━━━━━ Provided entries ━━━━━

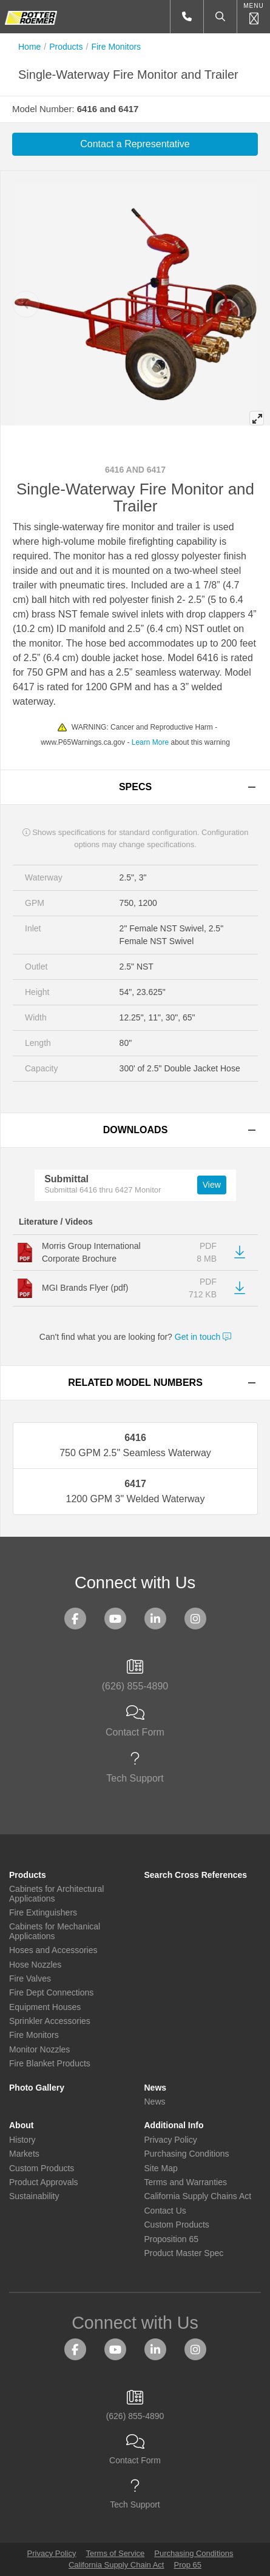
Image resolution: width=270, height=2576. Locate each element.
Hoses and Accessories (53, 1950)
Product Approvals (43, 2182)
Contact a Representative (135, 144)
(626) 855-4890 (135, 1675)
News (155, 2087)
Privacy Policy (170, 2140)
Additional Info (174, 2125)
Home (29, 47)
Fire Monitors (116, 47)
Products (66, 47)
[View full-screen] (256, 418)
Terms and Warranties (185, 2182)
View (212, 1185)
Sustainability (34, 2196)
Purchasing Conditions (186, 2153)
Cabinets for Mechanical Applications (54, 1931)
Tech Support (135, 1767)
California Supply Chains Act (198, 2196)
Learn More (150, 742)
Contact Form (135, 1721)
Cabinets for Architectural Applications (56, 1894)
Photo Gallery (36, 2087)
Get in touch (203, 1337)
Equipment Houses (45, 2007)
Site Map (161, 2168)
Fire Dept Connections (51, 1992)
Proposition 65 (171, 2239)
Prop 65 (187, 2564)
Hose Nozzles (35, 1964)
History (22, 2140)
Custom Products (41, 2168)
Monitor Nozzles (39, 2049)
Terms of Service (115, 2553)
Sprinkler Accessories (49, 2021)
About (21, 2125)
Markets (24, 2153)
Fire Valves (30, 1978)
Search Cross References (196, 1875)
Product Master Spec (184, 2253)
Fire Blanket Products (49, 2063)
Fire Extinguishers (43, 1912)
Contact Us (165, 2210)
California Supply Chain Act (116, 2564)
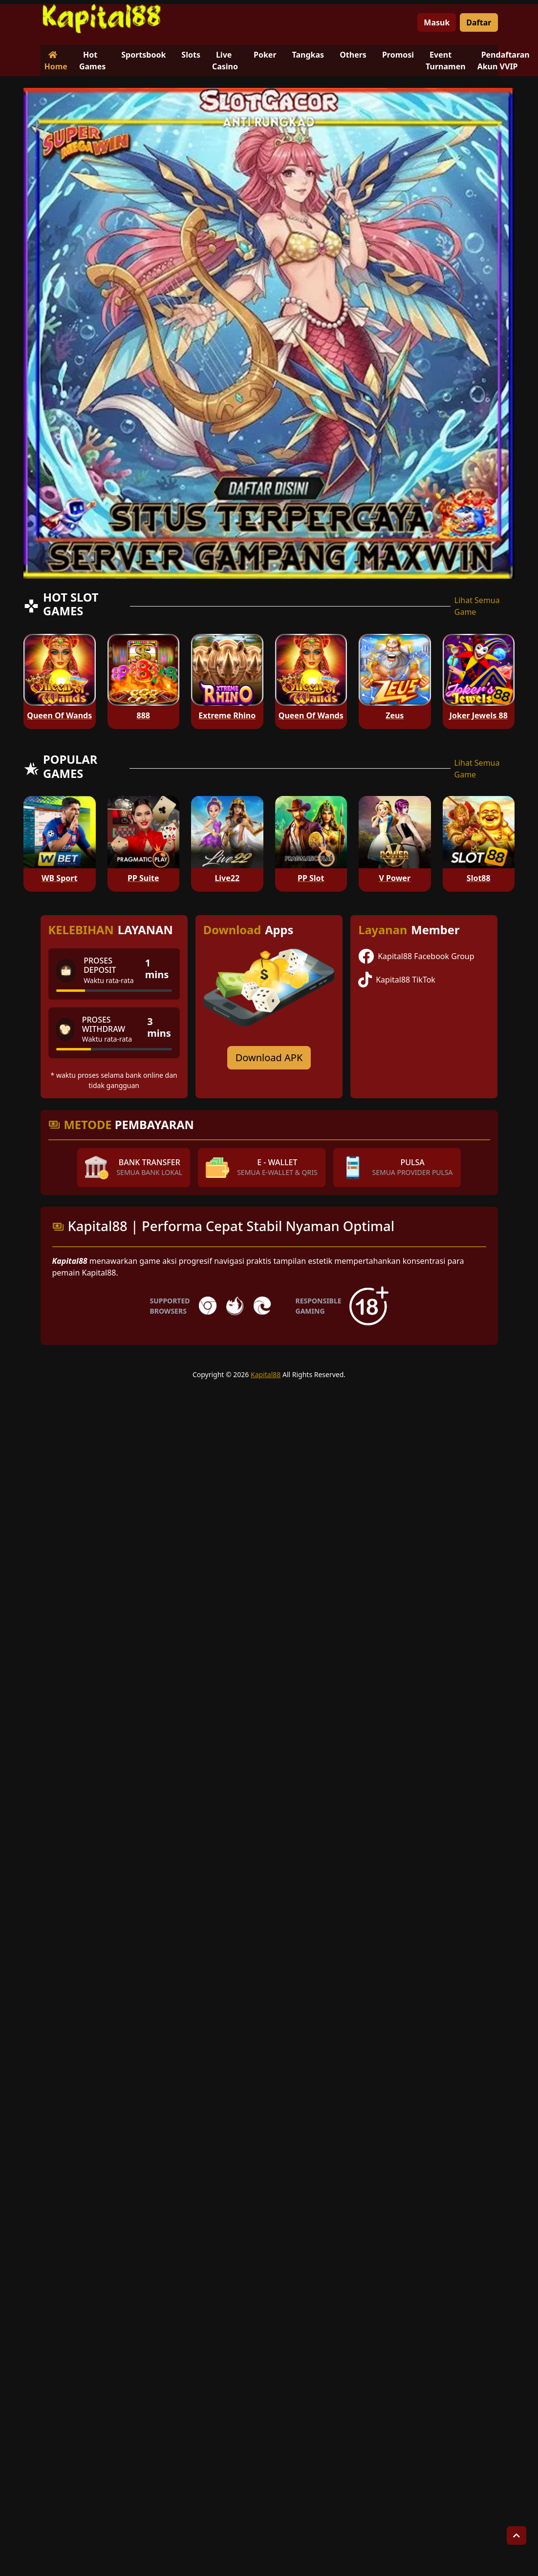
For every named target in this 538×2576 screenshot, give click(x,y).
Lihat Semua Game (477, 606)
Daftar (478, 22)
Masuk (437, 22)
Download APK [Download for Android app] (269, 1057)
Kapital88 (265, 1374)
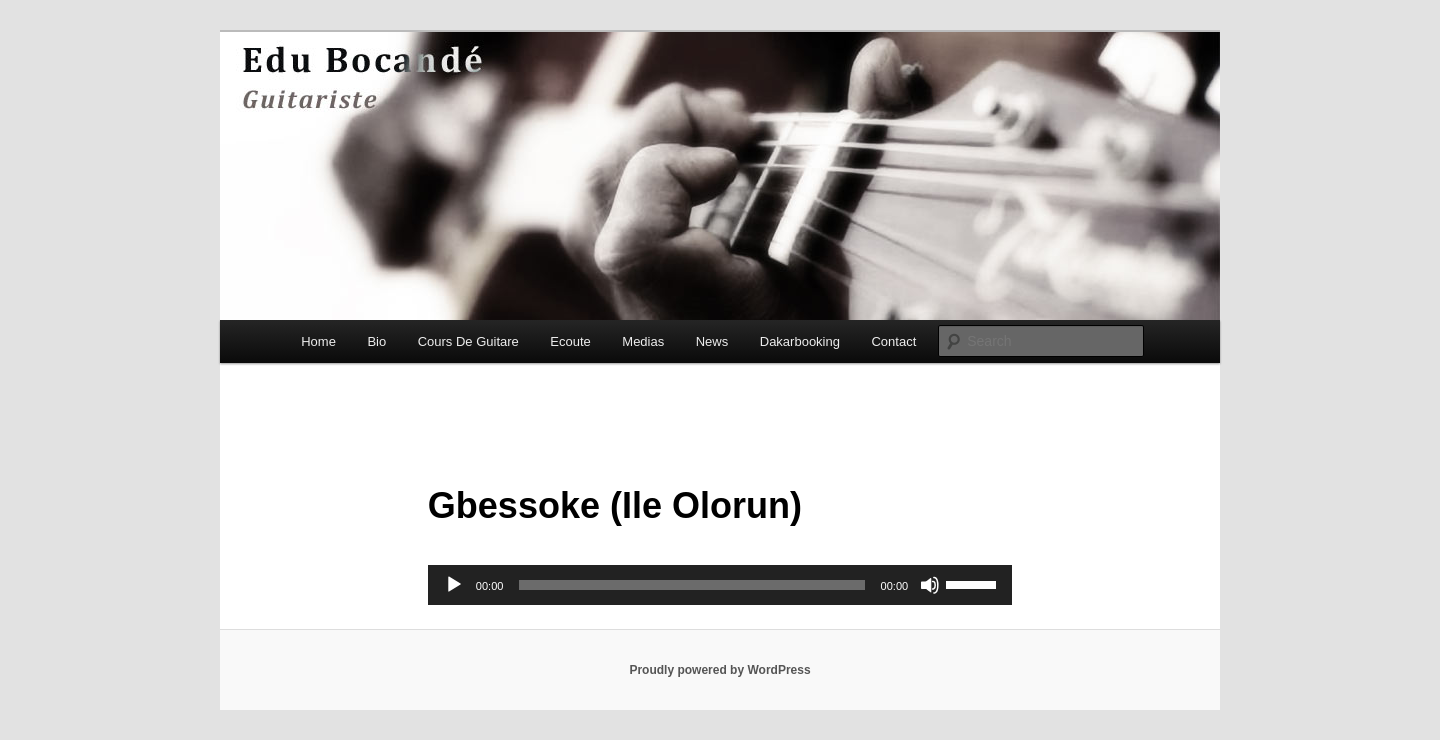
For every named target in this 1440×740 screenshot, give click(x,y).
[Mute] (930, 585)
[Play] (454, 585)
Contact (893, 341)
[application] (720, 585)
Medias (643, 341)
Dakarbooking (800, 341)
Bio (376, 341)
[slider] (691, 585)
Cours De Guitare (468, 341)
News (712, 341)
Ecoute (570, 341)
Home (318, 341)
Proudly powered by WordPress (719, 670)
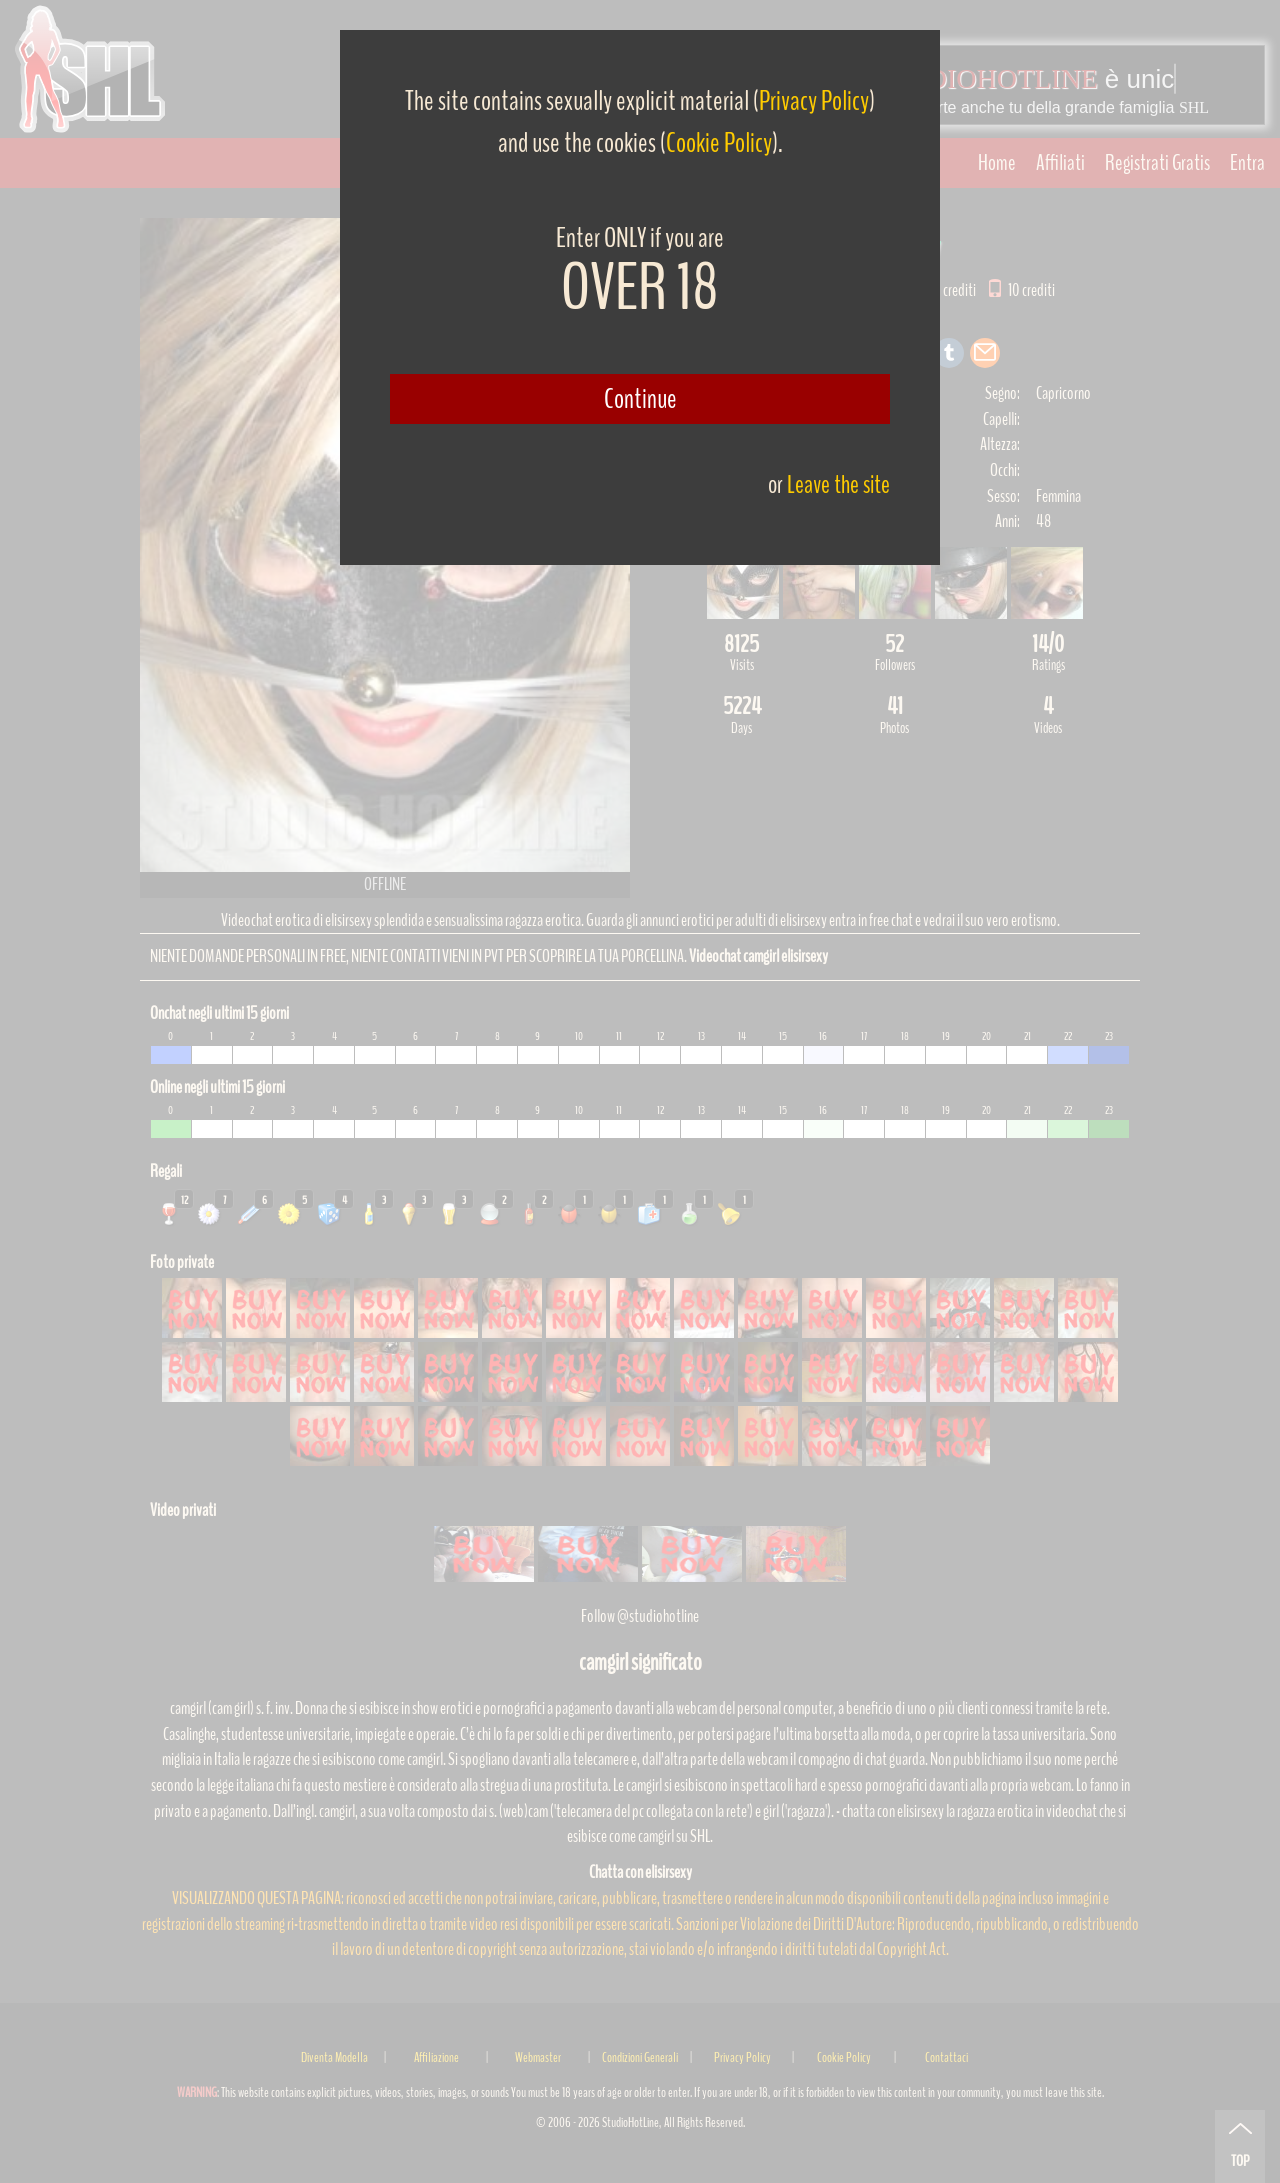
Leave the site (838, 484)
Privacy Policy (814, 101)
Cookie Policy (719, 143)
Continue (640, 399)
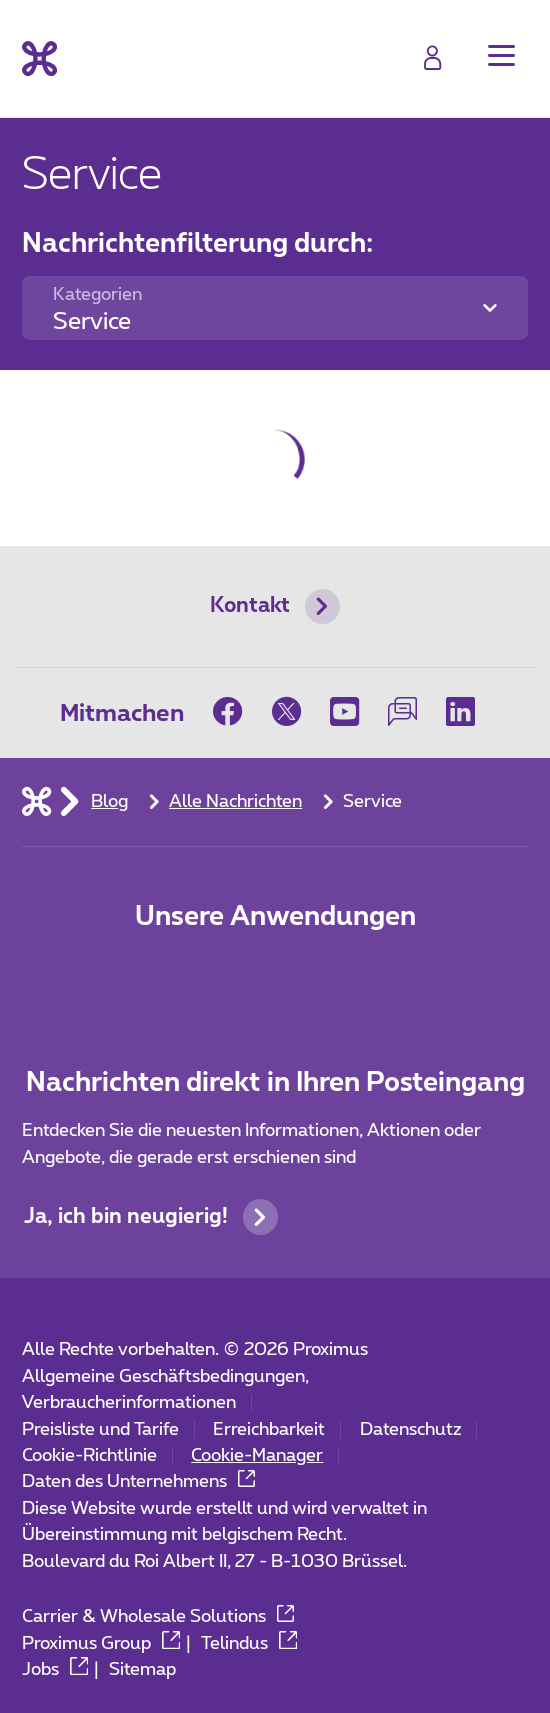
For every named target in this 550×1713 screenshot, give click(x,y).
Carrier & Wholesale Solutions (158, 1617)
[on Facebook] (235, 711)
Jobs (55, 1670)
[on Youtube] (344, 711)
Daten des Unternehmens (139, 1482)
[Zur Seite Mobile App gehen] (192, 979)
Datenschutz (411, 1430)
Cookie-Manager (257, 1456)
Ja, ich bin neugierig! (151, 1216)
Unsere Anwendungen (275, 917)
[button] (501, 55)
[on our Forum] (402, 711)
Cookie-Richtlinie (89, 1456)
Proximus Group (101, 1644)
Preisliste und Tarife (100, 1430)
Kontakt (275, 606)
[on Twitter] (286, 711)
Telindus (249, 1644)
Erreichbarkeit (269, 1430)
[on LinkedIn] (461, 711)
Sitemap (142, 1670)
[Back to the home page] (39, 58)
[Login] (432, 57)
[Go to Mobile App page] (275, 979)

━━━━━

Reproduce the data above exactly, but only the lines from the one showing "Search Cross References (196, 1875)" through the one showing "[application] (720, 585)", with both ends kept and the pictures left out.

Search Cross References (196, 1875)
Product Master Spec (184, 2253)
Fire Blanket Products (49, 2063)
Fire Extinguishers (43, 1912)
Contact Us (165, 2210)
California Supply Chain Act (116, 2564)
For every named target in this 538×2576 screenshot, give click(x,y).
Lihat Semua Game (477, 606)
Daftar (478, 22)
Masuk (437, 22)
Download APK [Download for Android app] (269, 1057)
Kapital88 (265, 1374)
For every named target in this 1440×740 screenshot, give click(x,y).
[Mute] (930, 585)
[Play] (454, 585)
Contact (893, 341)
[application] (720, 585)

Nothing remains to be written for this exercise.